Patients who received perineal proctosigmoidectomy with anal encirclement had significantly lower rates of recurrent prolapse (9.5%) compared to perineal proctosigmoidectomy alone (34.8%) ( = 0.02). Patients who underwent the combined procedure had a shorter length of stay by 2.3 days ( = 0.03). There was no difference in post-operative complications or operating time.
Routine anal encirclement in perineal proctosigmoidectomy reduces recurrence rates and length of stay without increasing operating time or complications.
直肠脱垂手术治疗的最佳方法需根据解剖、功能和手术因素进行个体化选择。对于有严重合并症的患者,尽管与腹部手术相比,会阴手术复发率较高,但通常更受青睐。虽然肛门环扎术是最早描述用于治疗这种疾病的手术之一,但由于其高复发率,很少被采用。目前缺乏关于联合手术的数据,即同时进行会阴直肠乙状结肠切除术和肛门环扎术。
评估与单纯会阴直肠乙状结肠切除术相比,使用尼龙缝线联合会阴直肠乙状结肠切除术和肛门环扎术的疗效。
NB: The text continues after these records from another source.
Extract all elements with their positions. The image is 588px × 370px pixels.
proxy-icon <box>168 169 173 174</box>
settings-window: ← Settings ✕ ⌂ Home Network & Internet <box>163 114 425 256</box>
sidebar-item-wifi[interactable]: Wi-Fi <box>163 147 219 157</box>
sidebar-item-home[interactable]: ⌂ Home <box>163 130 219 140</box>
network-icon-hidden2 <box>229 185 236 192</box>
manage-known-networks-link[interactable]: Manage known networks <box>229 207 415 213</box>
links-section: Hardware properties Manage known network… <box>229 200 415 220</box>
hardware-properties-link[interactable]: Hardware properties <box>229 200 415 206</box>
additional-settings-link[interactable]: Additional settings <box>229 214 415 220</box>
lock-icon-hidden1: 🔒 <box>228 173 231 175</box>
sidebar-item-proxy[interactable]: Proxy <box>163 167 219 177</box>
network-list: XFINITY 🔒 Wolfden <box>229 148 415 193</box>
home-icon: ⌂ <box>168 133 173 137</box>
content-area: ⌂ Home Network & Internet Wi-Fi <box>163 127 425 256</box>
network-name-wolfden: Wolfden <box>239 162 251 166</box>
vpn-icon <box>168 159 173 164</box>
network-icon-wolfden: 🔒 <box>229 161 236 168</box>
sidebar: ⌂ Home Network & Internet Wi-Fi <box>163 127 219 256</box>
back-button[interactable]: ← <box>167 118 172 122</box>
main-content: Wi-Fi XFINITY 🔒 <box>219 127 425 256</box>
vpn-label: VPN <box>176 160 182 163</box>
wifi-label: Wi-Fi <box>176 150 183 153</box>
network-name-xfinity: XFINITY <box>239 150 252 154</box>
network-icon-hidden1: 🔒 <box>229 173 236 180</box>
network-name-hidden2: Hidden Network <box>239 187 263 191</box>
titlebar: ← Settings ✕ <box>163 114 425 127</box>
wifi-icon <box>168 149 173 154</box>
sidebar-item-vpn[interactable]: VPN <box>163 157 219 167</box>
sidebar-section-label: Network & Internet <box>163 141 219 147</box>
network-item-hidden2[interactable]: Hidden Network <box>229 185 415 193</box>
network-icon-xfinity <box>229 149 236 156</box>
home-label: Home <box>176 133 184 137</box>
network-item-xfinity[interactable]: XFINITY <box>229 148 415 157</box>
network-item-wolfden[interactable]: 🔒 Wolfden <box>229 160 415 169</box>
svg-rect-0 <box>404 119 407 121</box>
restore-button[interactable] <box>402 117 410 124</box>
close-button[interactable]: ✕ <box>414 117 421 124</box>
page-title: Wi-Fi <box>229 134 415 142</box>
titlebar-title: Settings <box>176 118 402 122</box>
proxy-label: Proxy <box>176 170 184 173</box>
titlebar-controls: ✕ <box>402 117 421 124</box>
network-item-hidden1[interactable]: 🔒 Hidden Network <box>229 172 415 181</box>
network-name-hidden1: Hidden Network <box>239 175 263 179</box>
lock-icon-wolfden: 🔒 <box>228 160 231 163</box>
这是一项在加拿大萨斯喀彻温省萨斯卡通市皇家大学医院进行的单机构、非随机、回顾性研究(2017年7月至2022年10月)。纳入年龄超过18岁、患有全层直肠脱垂且接受单纯会阴直肠乙状结肠切除术或会阴直肠乙状结肠切除术联合肛门环扎术的患者。会阴直肠乙状结肠切除术组有23例患者,会阴直肠乙状结肠切除术联合肛门环扎术组有21例患者。主要结局是脱垂复发。次要结局包括手术时间、住院时间和术后并发症。
与单纯会阴直肠乙状结肠切除术(34.8%)相比,接受会阴直肠乙状结肠切除术联合肛门环扎术的患者复发率显著降低(9.5%)(P = 0.02)。接受联合手术的患者住院时间缩短2.3天(P = 0.03)。术后并发症或手术时间无差异。
会阴直肠乙状结肠切除术中常规进行肛门环扎术可降低复发率和缩短住院时间,且不增加手术时间或并发症。